A day after stone-throwing mobs stormed government buildings to underline their demand that Akayev resign, both sides in the nation's tense standoff appeared intent on re-establishing calm.
Politics in Kyrgyzstan are heavily clan-based, and Akayev, a northerner, has strong support there. If the fractured opposition in the south coalesced enough to carry protests across the mountain range bisecting the country and toward Bishkek, the capital in the north, tensions could increase significantly in a strategically important country where both the United States and Russia have military bases.
Protests against Akayev began after the first round of parliamentary elections on Feb. 27 and swelled after the March 13 runoffs that the opposition and the Organization for Security and Cooperation in Europe said were seriously flawed.
Akayev, 60, is prohibited from seeking another term, but the opposition has accused him of manipulating the parliamentary vote to gain a compliant Legislature that would amend the Constitution to allow a third term. Akayev has denied that.
However, the new Parliament convened Tuesday, indicating that Akayev was unwilling to give credence to complaints that the election was unfair.
In an address to Parliament a day after protesters took control of Osh, the country's second-largest city, and several other towns, Akayev said the protesters' actions were "a direct threat to the people and the government. The opposition is directed and funded from outside."
Akayev previously has alleged that opposition forces were getting international funding, an echo of allegations that uprisings in Ukraine and Georgia in 2003 and 2004 were Western-backed.

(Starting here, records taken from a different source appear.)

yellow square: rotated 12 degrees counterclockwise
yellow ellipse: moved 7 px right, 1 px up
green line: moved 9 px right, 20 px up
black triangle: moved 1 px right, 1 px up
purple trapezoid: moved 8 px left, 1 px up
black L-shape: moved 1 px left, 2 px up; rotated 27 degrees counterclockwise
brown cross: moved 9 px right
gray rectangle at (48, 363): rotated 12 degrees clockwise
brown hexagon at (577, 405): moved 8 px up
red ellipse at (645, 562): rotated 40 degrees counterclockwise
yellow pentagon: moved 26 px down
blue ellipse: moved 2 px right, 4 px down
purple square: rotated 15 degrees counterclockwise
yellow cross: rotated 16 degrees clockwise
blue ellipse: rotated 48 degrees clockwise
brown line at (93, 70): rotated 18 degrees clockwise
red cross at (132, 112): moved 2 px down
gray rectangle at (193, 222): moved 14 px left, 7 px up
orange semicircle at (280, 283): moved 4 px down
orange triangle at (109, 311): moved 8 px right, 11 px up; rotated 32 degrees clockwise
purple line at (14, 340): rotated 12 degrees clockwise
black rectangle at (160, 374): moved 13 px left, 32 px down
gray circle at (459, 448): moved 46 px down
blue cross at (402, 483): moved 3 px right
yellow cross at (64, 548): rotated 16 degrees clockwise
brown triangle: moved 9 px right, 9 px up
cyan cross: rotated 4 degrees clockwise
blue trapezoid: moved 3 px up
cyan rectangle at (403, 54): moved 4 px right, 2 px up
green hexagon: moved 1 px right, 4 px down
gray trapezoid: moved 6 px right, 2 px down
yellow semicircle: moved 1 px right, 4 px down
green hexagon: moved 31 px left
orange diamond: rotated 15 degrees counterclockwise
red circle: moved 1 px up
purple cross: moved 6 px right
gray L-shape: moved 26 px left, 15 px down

In a later address to the nation, Akayev said talks with the opposition were possible, but "the mandatory requirement before we can start talks with those who have organized all illegal actions is restoration of legal order and the work of government agencies."
Earlier in the day, his spokesman, Abdil Seghizbayev, described the protests as part of a criminal attempt to seize power. "Criminal elements connected to the drug mafia are in complete control of the situation in Osh and Jalal Abad and are struggling to gain power," Seghizbayev said, referring to two southern towns that have seen riots. Osh is a major transit point for drugs from Afghanistan and Tajikistan.
The United States operates a military base, used for refueling planes in Afghanistan, outside Bishkek, about 300 kilometers, or 200 miles, north of Osh. The Russian base, named Kant, is 20 kilometers east of Bishkek.
Akayev was long regarded as the most reform-minded leader in ex-Soviet Central Asia, but in recent years he has shown an increasingly authoritarian bent. In 2002, his reputation was tarnished after the police killed six demonstrators who were protesting the arrest of an opposition lawmaker.
Russia has condemned the recent protests, with its Foreign Ministry saying "extremist forces" must not be allowed to undermine the Kyrgyz government.
The police and opposition representatives began joint patrols in Osh on Monday night, said Colonel Ermekbai Kochorov, chief of the financial department of the city's police. Despite speculation that he would introduce emergency rule, Akayev said he was "fully committed to not taking such measures."
Seghizbayev also claimed protesters had seized weapons when they stormed a police station in Jalal Abad. "The only wise move for the government at the moment is not to enter a confrontation," he said.
In Bishkek, several busloads of Interior Ministry troops and riot police were guarding the main square, next to the president's office and other government buildings, where several hundred pro-Akayev demonstrators gathered.